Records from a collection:
⟨

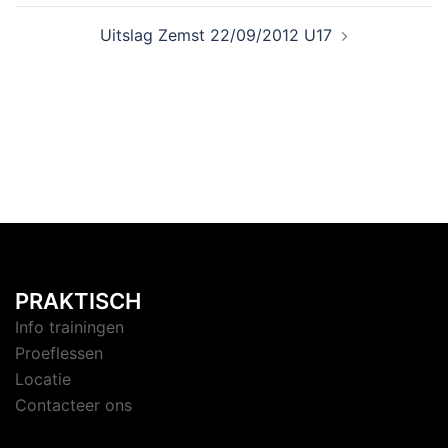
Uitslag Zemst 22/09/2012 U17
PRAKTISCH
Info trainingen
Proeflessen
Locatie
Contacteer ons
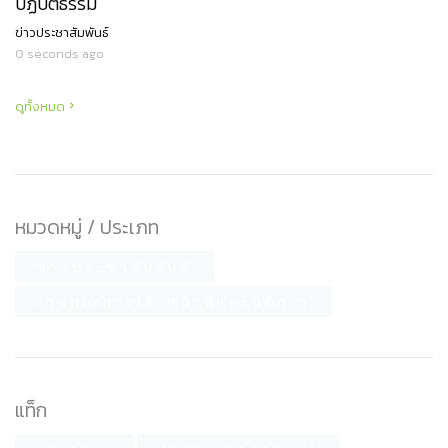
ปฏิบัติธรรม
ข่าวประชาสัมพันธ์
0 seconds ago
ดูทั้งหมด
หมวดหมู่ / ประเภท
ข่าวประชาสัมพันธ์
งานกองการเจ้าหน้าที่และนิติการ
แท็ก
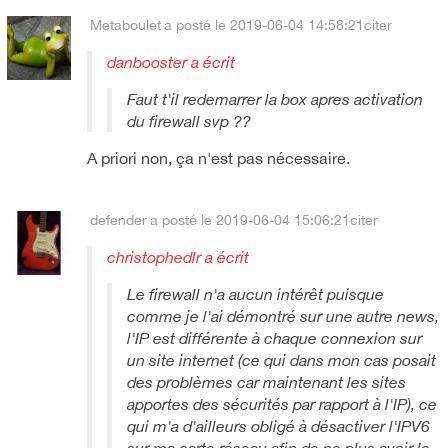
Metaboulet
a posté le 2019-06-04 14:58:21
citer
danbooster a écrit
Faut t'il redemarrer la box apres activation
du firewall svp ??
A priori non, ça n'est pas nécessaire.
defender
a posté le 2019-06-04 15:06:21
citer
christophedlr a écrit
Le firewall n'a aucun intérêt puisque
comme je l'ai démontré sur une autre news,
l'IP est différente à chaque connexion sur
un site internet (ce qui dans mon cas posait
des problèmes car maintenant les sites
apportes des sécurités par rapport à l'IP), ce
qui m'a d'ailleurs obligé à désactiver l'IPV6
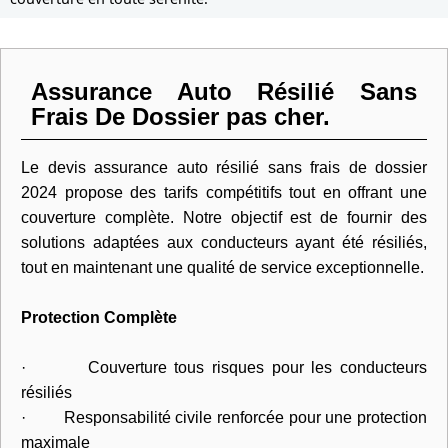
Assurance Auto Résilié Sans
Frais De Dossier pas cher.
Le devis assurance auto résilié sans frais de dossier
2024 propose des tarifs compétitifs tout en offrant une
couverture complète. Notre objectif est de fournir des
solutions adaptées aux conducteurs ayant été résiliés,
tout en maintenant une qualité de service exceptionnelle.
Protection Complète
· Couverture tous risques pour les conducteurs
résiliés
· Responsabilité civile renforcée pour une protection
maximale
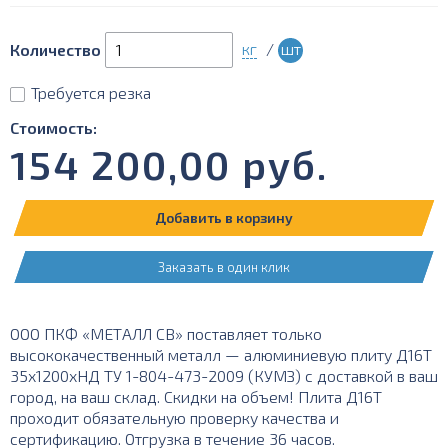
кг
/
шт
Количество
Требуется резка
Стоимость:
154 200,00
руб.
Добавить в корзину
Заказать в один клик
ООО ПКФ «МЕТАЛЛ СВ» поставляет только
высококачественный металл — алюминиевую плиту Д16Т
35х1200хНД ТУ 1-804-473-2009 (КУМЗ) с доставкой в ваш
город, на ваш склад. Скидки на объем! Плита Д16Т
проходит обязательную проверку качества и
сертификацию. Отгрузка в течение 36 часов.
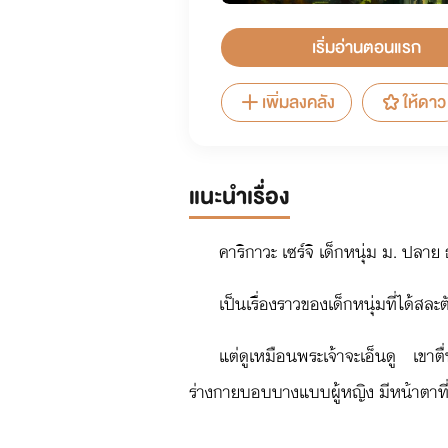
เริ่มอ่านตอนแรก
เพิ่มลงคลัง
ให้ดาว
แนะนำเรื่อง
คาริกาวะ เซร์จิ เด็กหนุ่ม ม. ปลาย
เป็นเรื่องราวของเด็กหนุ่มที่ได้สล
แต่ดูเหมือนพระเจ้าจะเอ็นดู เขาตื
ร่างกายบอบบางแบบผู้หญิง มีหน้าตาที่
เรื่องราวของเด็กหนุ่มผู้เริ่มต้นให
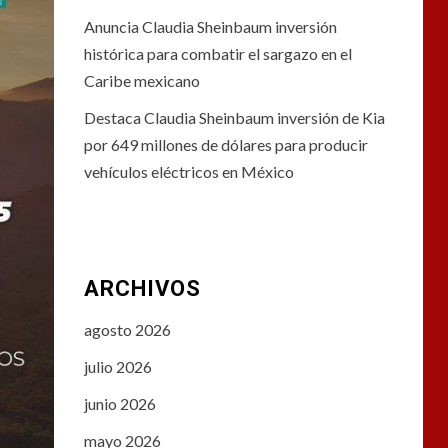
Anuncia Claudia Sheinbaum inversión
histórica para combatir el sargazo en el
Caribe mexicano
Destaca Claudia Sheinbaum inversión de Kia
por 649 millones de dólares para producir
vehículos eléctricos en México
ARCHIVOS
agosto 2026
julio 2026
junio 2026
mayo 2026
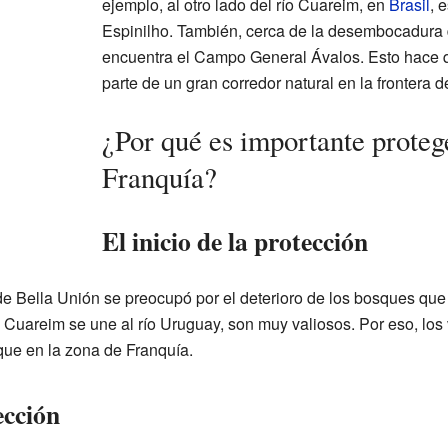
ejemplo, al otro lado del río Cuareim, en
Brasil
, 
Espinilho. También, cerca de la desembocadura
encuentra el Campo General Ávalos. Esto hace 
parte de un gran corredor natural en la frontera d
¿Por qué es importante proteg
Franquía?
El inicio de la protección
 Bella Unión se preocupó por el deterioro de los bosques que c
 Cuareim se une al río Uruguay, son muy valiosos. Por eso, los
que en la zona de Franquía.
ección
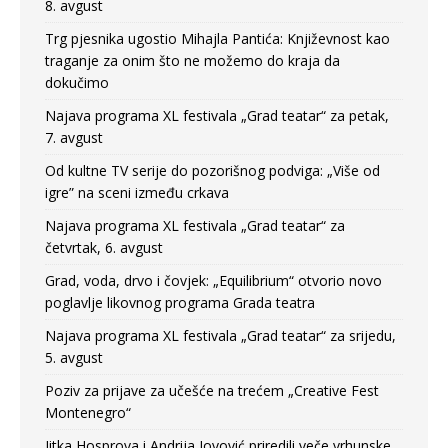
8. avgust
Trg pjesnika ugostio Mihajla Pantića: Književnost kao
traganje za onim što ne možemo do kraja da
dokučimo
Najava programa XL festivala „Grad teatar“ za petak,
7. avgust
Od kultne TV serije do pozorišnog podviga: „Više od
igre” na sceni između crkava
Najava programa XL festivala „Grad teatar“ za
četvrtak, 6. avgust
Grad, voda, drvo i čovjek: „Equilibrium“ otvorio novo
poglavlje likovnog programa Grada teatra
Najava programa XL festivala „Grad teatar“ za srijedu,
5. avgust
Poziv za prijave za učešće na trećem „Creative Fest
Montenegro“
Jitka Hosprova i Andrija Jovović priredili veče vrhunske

⟩
⟨

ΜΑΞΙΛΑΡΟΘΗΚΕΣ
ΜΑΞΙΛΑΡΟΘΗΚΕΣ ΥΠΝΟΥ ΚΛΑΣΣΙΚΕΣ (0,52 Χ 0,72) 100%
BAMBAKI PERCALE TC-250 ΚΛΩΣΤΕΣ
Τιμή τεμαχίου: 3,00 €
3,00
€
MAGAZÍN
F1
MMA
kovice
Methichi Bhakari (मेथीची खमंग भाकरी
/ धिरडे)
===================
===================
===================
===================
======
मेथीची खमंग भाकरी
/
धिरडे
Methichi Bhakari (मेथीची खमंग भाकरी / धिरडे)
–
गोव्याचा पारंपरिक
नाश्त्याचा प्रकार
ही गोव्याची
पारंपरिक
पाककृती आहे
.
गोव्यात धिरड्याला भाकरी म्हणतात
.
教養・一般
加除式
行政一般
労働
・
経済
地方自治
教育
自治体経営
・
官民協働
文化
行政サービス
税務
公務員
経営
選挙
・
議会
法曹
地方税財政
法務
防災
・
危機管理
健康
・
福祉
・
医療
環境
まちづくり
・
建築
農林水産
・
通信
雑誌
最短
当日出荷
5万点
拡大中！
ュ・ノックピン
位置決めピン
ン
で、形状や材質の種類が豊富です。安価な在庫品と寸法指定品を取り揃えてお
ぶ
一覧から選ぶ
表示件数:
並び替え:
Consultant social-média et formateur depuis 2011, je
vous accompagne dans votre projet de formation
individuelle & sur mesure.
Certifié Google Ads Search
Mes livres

⟩

What you should do:
Working from the entries above, reproduce exactly and only the lines beginning with the line that has "comme je l'ai" and ending with the line that has "2024 propose des"; omit all pictures.

Output for this exercise:
comme je l'ai démontré sur une autre news,
l'IP est différente à chaque connexion sur
un site internet (ce qui dans mon cas posait
des problèmes car maintenant les sites
apportes des sécurités par rapport à l'IP), ce
qui m'a d'ailleurs obligé à désactiver l'IPV6
Assurance Auto Résilié Sans
Frais De Dossier pas cher.
Le devis assurance auto résilié sans frais de dossier
2024 propose des tarifs compétitifs tout en offrant une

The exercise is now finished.